2) In the crock or bucket I put in dill, garlic, pepper corns, and oak leaves (or other tannin rich leaf – this helps a lot in keeping the pickles crispy!). Then I put in the cukes (or whatever vegetable I’m pickling).
3) I pour the brine over the pickles. If the brine doesn’t cover the pickles I make more brine (at a ration of 1 tablespoon salt per cup of water) so the veggies are totally submerged.
4) I put a plate on top of the pickles and a weight on top of the plate (a jug filled with water works well) and then cover the whole bucket with a pillowcase to keep the bugs away. I keep the crock in a place with a moderate temperature.
5) I check the crock everyday. If there is white scum on top (there probably will be) then I just scrape as much of it off as I can. Each time I check the pickles, I rinse off the weight. After about 4 – 5 days I start to taste the pickles. Usually after a week they will be ready. Sometimes I experiment and let them sit longer, perhaps up to three weeks.
6) Once I am satisfied with the taste I put them in the fridge and enjoy! I don’t really know how long they last because I usually eat them up really fast!
*You can kraut up and pickle all kinds of things. I have made a kraut out of beets and zucchini. I have pickled zucchini slices (there’s a lot of zucchini in August) and radishes with very tasty results. I also love to make a batch of kimchi (a lot like pickles, but with some spicy pizzazz!). I make a brine solution and to that I add grated ginger, garlic, and chili peppers.
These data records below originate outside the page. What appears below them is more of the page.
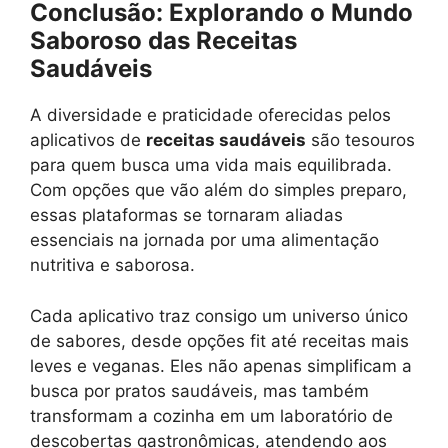
Conclusão: Explorando o Mundo
Saboroso das Receitas
Saudáveis
A diversidade e praticidade oferecidas pelos
aplicativos de
receitas saudáveis
são tesouros
para quem busca uma vida mais equilibrada.
Com opções que vão além do simples preparo,
essas plataformas se tornaram aliadas
essenciais na jornada por uma alimentação
nutritiva e saborosa.
Cada aplicativo traz consigo um universo único
de sabores, desde opções fit até receitas mais
leves e veganas. Eles não apenas simplificam a
busca por pratos saudáveis, mas também
transformam a cozinha em um laboratório de
descobertas gastronômicas, atendendo aos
The veggies I have put in kimchi include sliced eggplant, squash, zucchini, peppers, carrots and radishes. Very tasty!
**Once you have finished your pickles, be sure to hold onto the brine! It makes an excellent and healthful tonic. It’s great for digestion and makes an unparalleled gargle when you have a soar throat. It’s also tasty when added to salad dressings or soup!